How do I go about finding a language recognized by the following automaton? And is it possible to find a corresponding regular expression? I've read some posts about the same issue here on CS.SE but none of the approaches seem to give me a solution.
EDIT: I've just learned Arden's theorem and the method of solving this with a system of regular expressions (as this is actually not covered in my course but looks a lot more practical and easier than just 'guessing').
What I've got so far:
If we label the states clockwise from 1 to 5, such that the accepted state is $X_3$, I get the following equations.

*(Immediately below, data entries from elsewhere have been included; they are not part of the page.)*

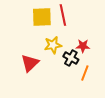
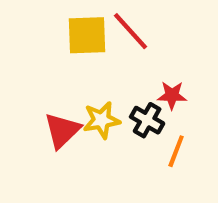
red line: (63, 15) -> (131, 31), turned -30
yellow star: (53, 45) -> (102, 120), moved

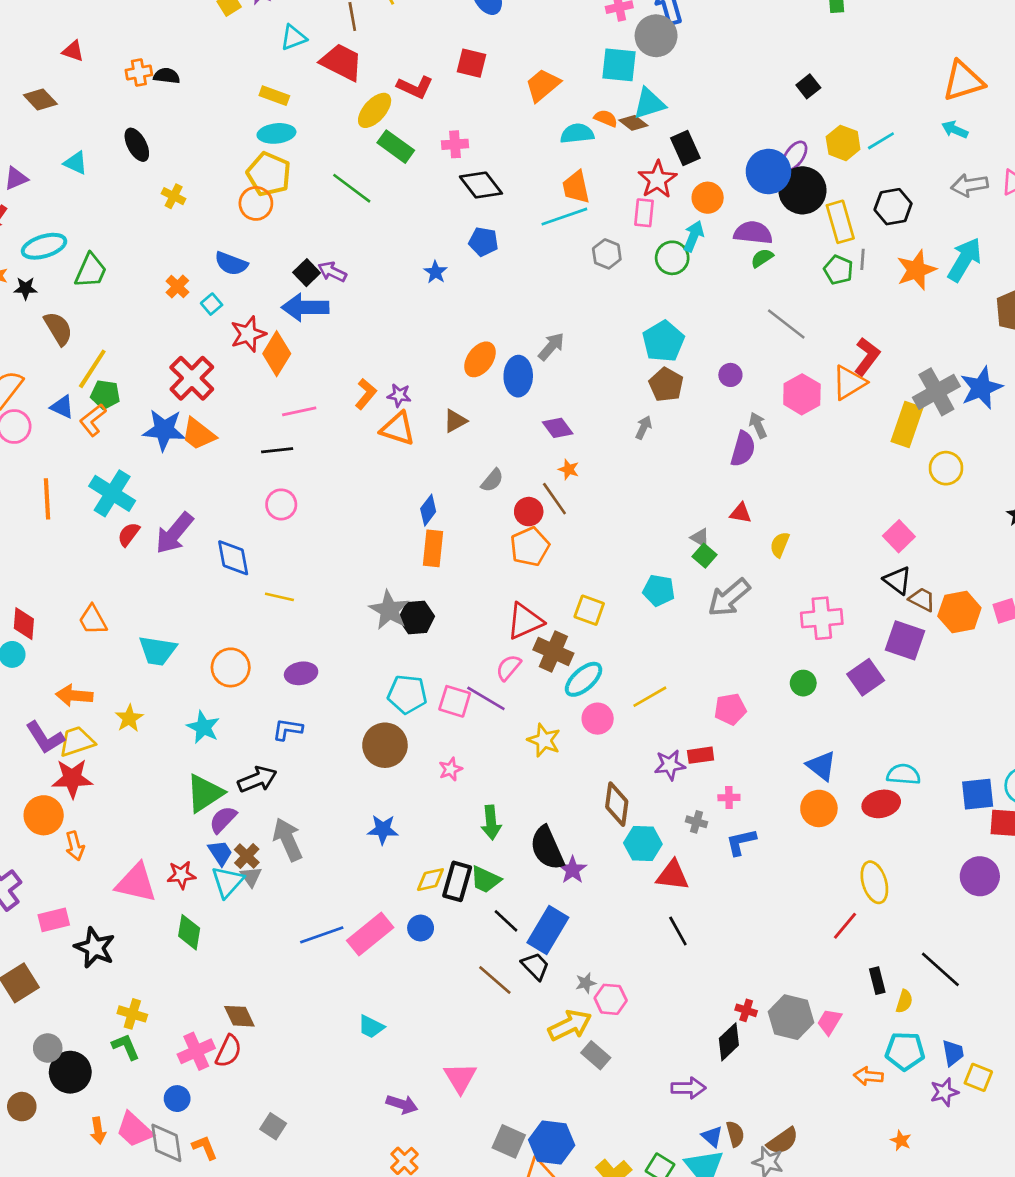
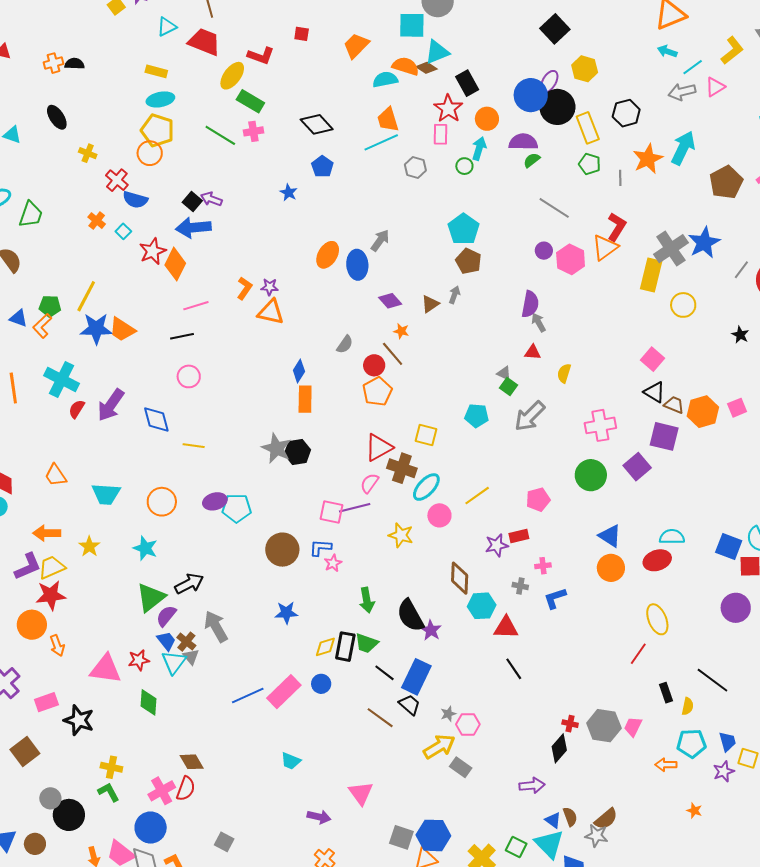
red square: (472, 63) -> (302, 34), size x0.7
black square: (808, 86) -> (555, 29), size x1.6
orange semicircle: (606, 118) -> (406, 66), size x1.5
cyan line: (881, 141) -> (693, 67), moved
pink cross: (455, 144) -> (253, 131), moved
blue pentagon: (483, 242) -> (322, 167), turned 30
green circle: (672, 258) -> (464, 166), size x0.7
gray line: (863, 259) -> (620, 178), moved
yellow line: (92, 369) -> (86, 296), moved
purple circle: (730, 375) -> (544, 251), moved
red cross: (192, 378) -> (117, 180), moved, size x0.7
brown triangle: (455, 421) -> (430, 304), moved
gray arrow: (758, 425) -> (539, 322), moved
green circle: (803, 683) -> (591, 475), size x1.6
cyan pentagon: (407, 694) -> (237, 508), moved
purple line: (486, 698) -> (355, 508), turned -40
blue L-shape: (288, 729) -> (320, 548), moved
purple L-shape: (45, 738) -> (28, 567), turned -76
blue square: (978, 794) -> (729, 547), turned 32
blue circle: (177, 1099) -> (151, 828), size x1.6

$$\begin{cases} X_1 = 0X_1 + 1X_4 \\ X_2 = 0X_2 + 1X_1 \\ X_3 = 0X_3 + 1X_2 + \epsilon \\ X_4 = 0X_4 + 1X_5 \\ X_5 = 0X_5 + 1X_3 \end{cases}$$
If I apply Arden's theorem to every one of these, I get:
$$\begin{cases} X_1 = 0^*1X_4 \\ X_2 = 0^*1X_1 \\ X_3 = 0^*(1X_2 + \epsilon) \\ X_4 = 0^*1X_5 \\ X_5 = 0^*1X_3 \end{cases}$$
Substituting until reaching an equation for $X_3$ gives me the following: $$X_3=0^*10^*10^*10^*10^*1X_3+0^*$$ And apply Arden's theorem one last time: $$X_3=0^*(0^*10^*10^*10^*10^*1)^*$$ Which would be the regular expression for this automaton, however this does not seem to be right at all. Any suggestions or tips where I (could) have gone wrong?